→ DATA TO PROCESS:
-*-*-

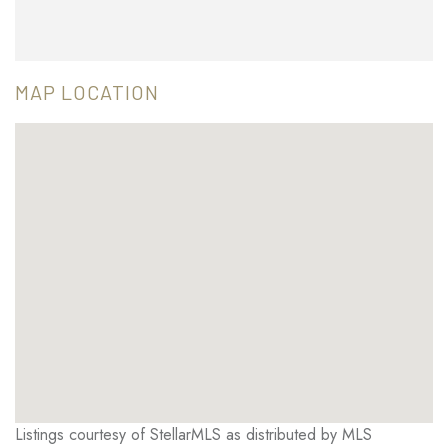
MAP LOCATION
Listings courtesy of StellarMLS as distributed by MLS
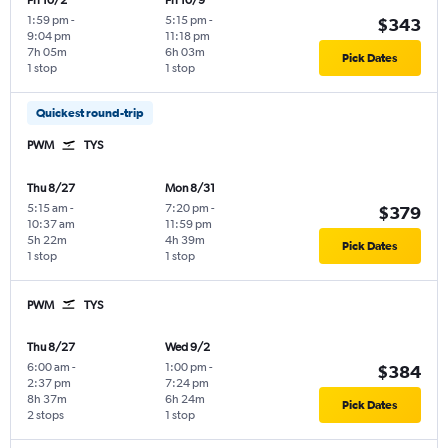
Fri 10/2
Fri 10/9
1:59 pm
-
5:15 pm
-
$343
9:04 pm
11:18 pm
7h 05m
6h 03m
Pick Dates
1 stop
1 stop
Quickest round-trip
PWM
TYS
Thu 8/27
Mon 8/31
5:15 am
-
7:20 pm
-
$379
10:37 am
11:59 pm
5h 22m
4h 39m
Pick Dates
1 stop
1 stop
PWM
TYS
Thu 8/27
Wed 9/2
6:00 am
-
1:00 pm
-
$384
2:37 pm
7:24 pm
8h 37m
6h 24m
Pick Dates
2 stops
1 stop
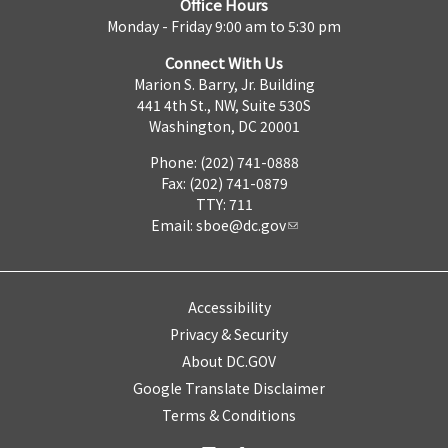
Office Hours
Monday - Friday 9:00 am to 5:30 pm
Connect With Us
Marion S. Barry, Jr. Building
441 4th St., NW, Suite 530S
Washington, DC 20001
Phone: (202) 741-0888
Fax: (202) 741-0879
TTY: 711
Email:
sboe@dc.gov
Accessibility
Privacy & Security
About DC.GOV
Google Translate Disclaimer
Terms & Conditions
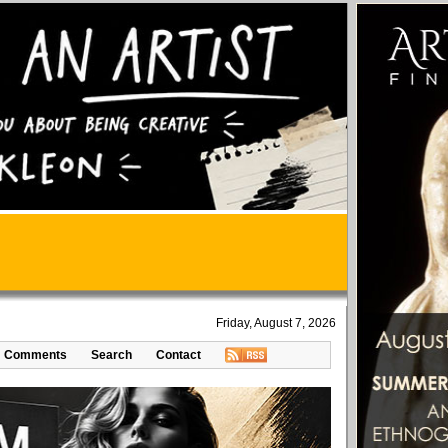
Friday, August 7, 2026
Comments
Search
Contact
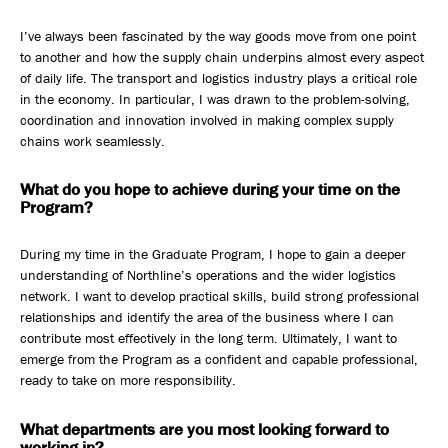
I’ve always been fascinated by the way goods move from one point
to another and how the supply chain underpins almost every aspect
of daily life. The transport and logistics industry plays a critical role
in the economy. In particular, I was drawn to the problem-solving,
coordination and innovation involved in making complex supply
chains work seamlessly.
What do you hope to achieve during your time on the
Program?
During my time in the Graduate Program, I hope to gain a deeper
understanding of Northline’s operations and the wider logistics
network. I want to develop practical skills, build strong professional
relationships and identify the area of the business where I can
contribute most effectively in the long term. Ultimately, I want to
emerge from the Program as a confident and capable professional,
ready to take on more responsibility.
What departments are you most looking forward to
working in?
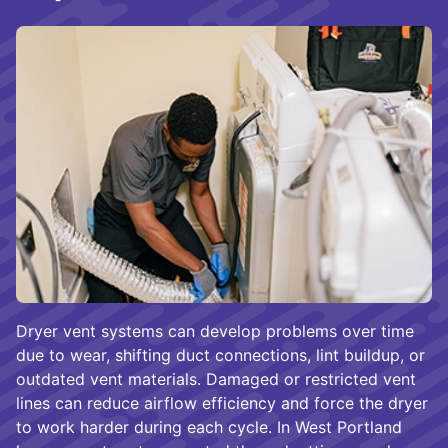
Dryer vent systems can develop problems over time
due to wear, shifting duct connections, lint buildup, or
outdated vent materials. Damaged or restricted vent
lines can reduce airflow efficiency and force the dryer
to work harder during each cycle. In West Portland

-*-*-

→ WHAT YOU ARE ASKED TO DO: Would you copy every line from the listing above that has the string "vent" in it?

→ RESULT:
Dryer vent systems can develop problems over time
outdated vent materials. Damaged or restricted vent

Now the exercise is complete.